Speaker: Pro. Sanming  Zhou (The University of Melbourne)

Title1:How  to write mathematics

Time: Tue, Oct.16, 2018 , AM:10:00-11:00

Title1:Perfect  codes in Cayley graphs (I)，(II)，(III)

Time: Wed. Oct.17, 2018 , PM:7:00-8:30

           Thur. Oct.18, 2018 , PM:7:00-8:30

            Fri. Oct.19, 2018 , AM:8:00-9:30  

Location: Room 4318, Building No.4, Wushan Campus

Abstract：  

Let  $G = (V, E)$ be a graph and $t$ a positive integer. A perfect $t$-code in $G$ is  a subset $C$ of $V$ such that every vertex of $G$ is at distance no more than  $t$ to exactly one vertex in $C$. Perfect $t$-codes in the Hamming graph $H(n,  q)$ are precisely $q$-ary perfect $t$-codes of length $n$ in the classical  setting, and those in the Cartesian product $C_q \Box \cdots \Box C_q$ of cycle  $C_q$ with itself $n$ times are precisely $q$-ary perfect $t$-codes of length  $n$ under the Lee metric. A perfect 1-code in a graph is also called an  efficient dominating set or independent perfect dominating set of the  graph.

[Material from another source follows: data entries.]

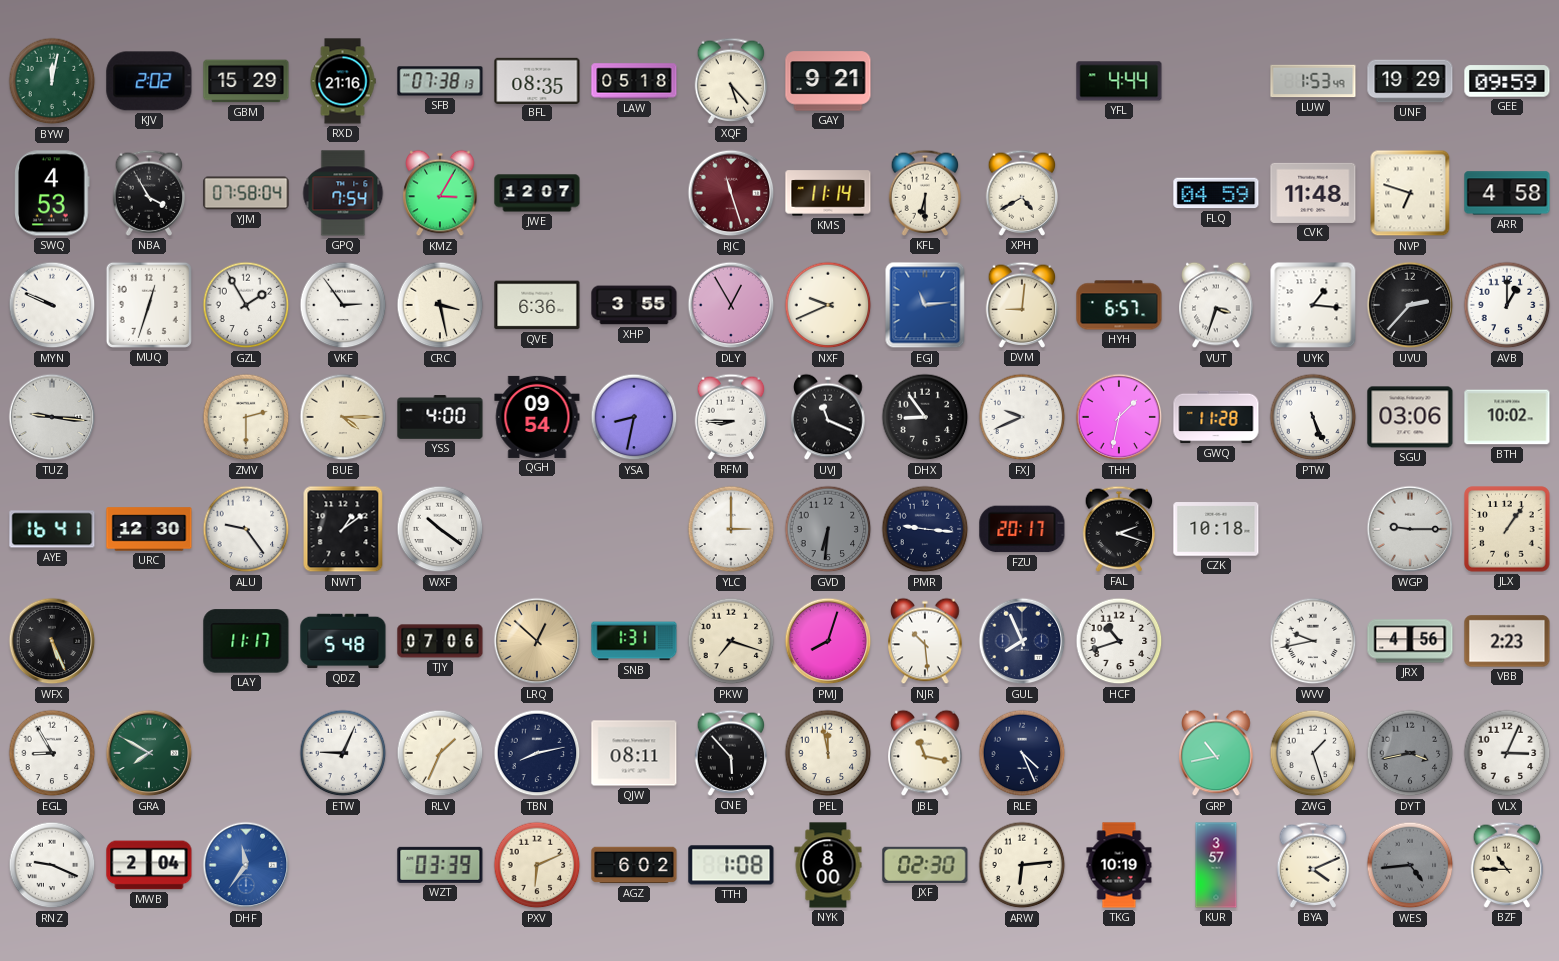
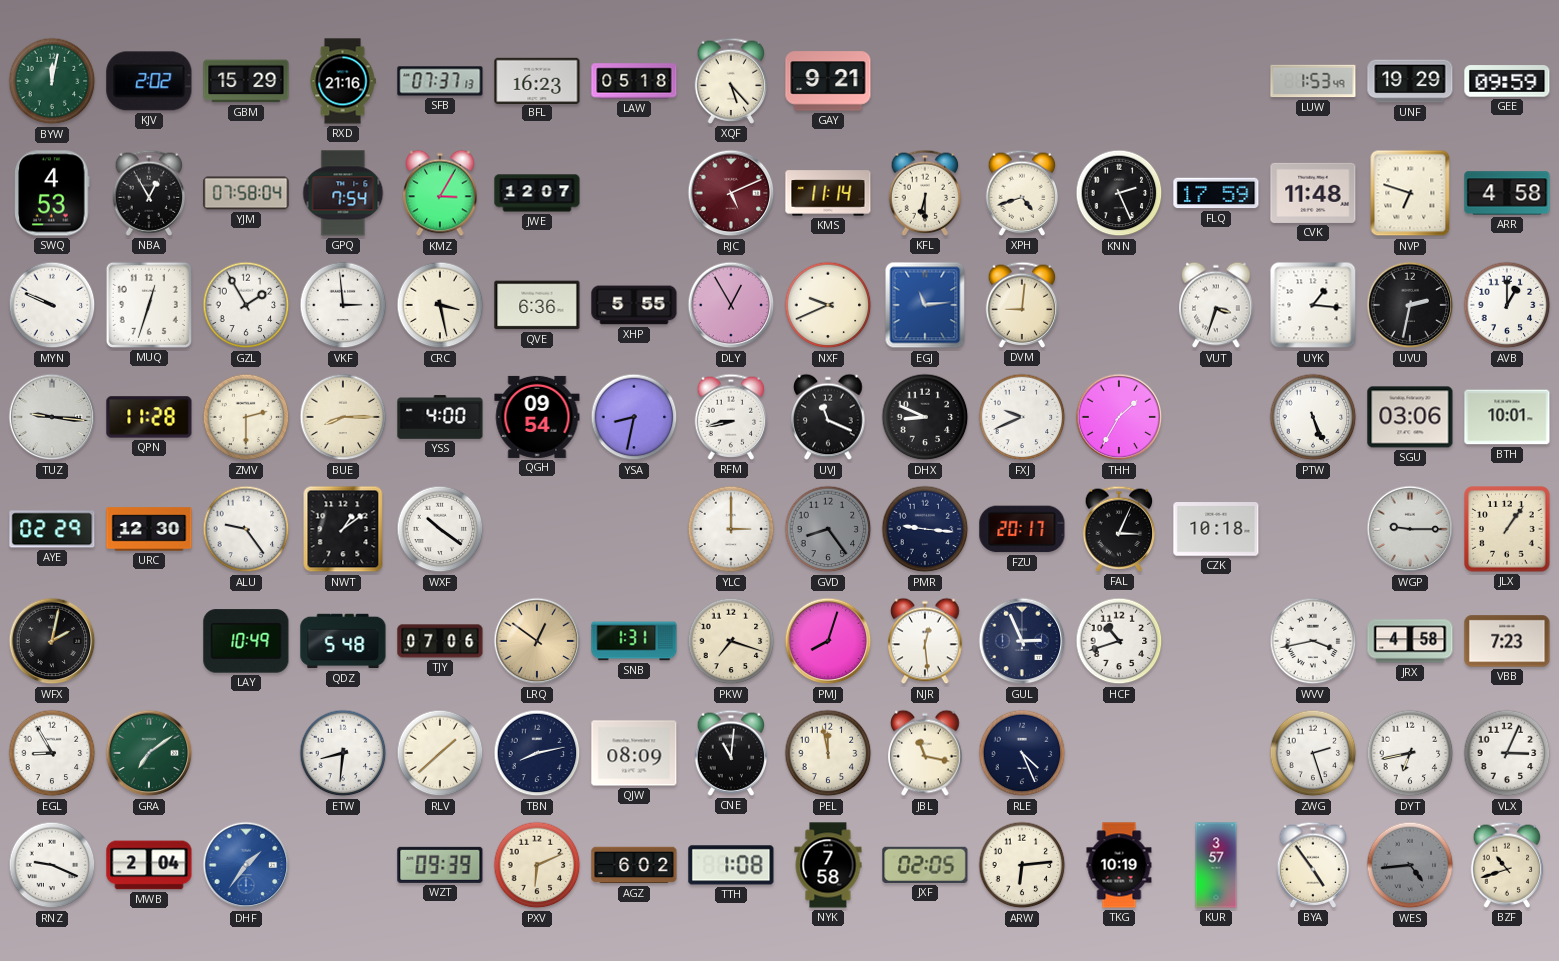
SFB: 07:38 -> 07:37
BFL: 08:35 -> 16:23
YFL: 4:44 -> none
NBA: 3:55 -> 12:55
RJC: 11:27 -> 5:11
XPH: 4:40 -> 4:42
KNN: none -> 2:26
FLQ: 04:59 -> 17:59
VKF: 2:54 -> 2:59
XHP: 3:55 -> 5:55
HYH: 6:57 -> none
UVU: 2:37 -> 2:32
QPN: none -> 11:28
BUE: 4:15 -> 8:15
RFM: 8:45 -> 8:43
DHX: 8:54 -> 8:49
THH: 1:32 -> 1:35
GWQ: 11:28 -> none
BTH: 10:02 -> 10:01
AYE: 16:41 -> 02:29
GVD: 6:31 -> 8:24
FAL: 2:18 -> 3:04
WFX: 5:26 -> 2:02
LAY: 11:17 -> 10:49
LRQ: 12:52 -> 12:51
NJR: 10:29 -> 12:29
GUL: 7:56 -> 2:56
WVV: 9:43 -> 3:43
JRX: 4:56 -> 4:58
VBB: 2:23 -> 7:23
GRA: 7:50 -> 7:09
ETW: 9:04 -> 8:31
RLV: 1:34 -> 1:38
QJW: 08:11 -> 08:09
CNE: 5:53 -> 11:01
GRP: 10:43 -> none
ZWG: 1:27 -> 2:27
DYT: 3:43 -> 6:43
DYT dial: grey -> white
DHF: 11:36 -> 1:36
WZT: 03:39 -> 09:39
NYK: 8:00 -> 7:58
JXF: 02:30 -> 02:05
BYA: 4:11 -> 4:54
BZF: 10:45 -> 10:42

Since  both $H(n, q)$ and $C_q \Box \cdots \Box C_q$ are Cayley graphs, perfect codes  in Cayley graphs can be considered as generalizations of perfect codes under the  Hamming or Lee metric. Perfect 1-codes in Cayley graphs are also closely related  to tilings of the underlying groups. In these talks I will discuss perfect codes  in Cayley graphs, with an emphasis on perfect 1-codes.